The debt repayment is a huge milestone in GM's comeback from a financial calamity that began in 2008 after years of billion-dollar losses. The auto giant, once a symbol of American industrial might, nearly ran out of money and required bankruptcy protection and a huge government bailout to stay in business. Thursday's plan was another sign that GM is rebuilding itself and wants to cut ties with the government, its largest shareholder.
Under the plan, GM will buy 84 million shares of its preferred stock from the government for $2.1 billion. The preferred shares were issued as partial payment for the nearly $50 billion the government gave the company to survive bankruptcy protection last year. When the payment is made after the IPO, GM's total repayment to the government will reach $9.5 billion.
In addition, GM said it will pay $2.8 billion to a United Auto Workers health care trust. The company also plans to put $6 billion in stock and cash toward its pension plans, which are underfunded by roughly $27 billion. GM will fund those moves with its stockpile of cash, which now totals about $24 billion.
U.S. taxpayers still hold a 61 percent stake in GM in the form of common stock. The government is hoping to recoup its remaining investment, about $40 billion, by selling common stock in the IPO and in several follow-up sales that could take years.
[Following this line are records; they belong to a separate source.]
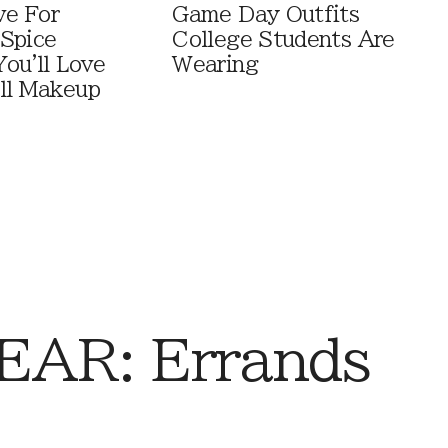
ve For
Game Day Outfits
Spice
College Students Are
You'll Love
Wearing
ll Makeup
AR: Errands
GM CEO Dan Akerson told employees at an assembly plant in Lansing, Mich., on Thursday that the company wants the government to get its money back.
"Over the coming months you'll see that GM is, indeed, a resurgent company," he said.
GM needs potential IPO investors to agree. Its asking them to weigh a troubled past, including four CEOs in 18 months, against strengths such as a strong presence in China, the world's largest car market.
It also hopes they'll focus on the company's recovery. In a 40-day bankruptcy that ended in July of 2009, GM shed money-losing assets and slashed its debt from $104 billion to $8 billion. Its vehicles, especially new models such as the Chevrolet Equinox crossover and Buick LaCrosse sedan, are beginning to sell and be recognized for quality.
The improved cars and lower costs helped GM earn $2.2 billion and rebuild its cash supply in the first half of this year. It has hinted that the third quarter will be profitable when results are released early next month.
The payment to the retiree health care trust will save GM about $1.4 billion in payments that it would have made through 2017. The trust still holds GM preferred shares and 17.5 percent of GM's common shares.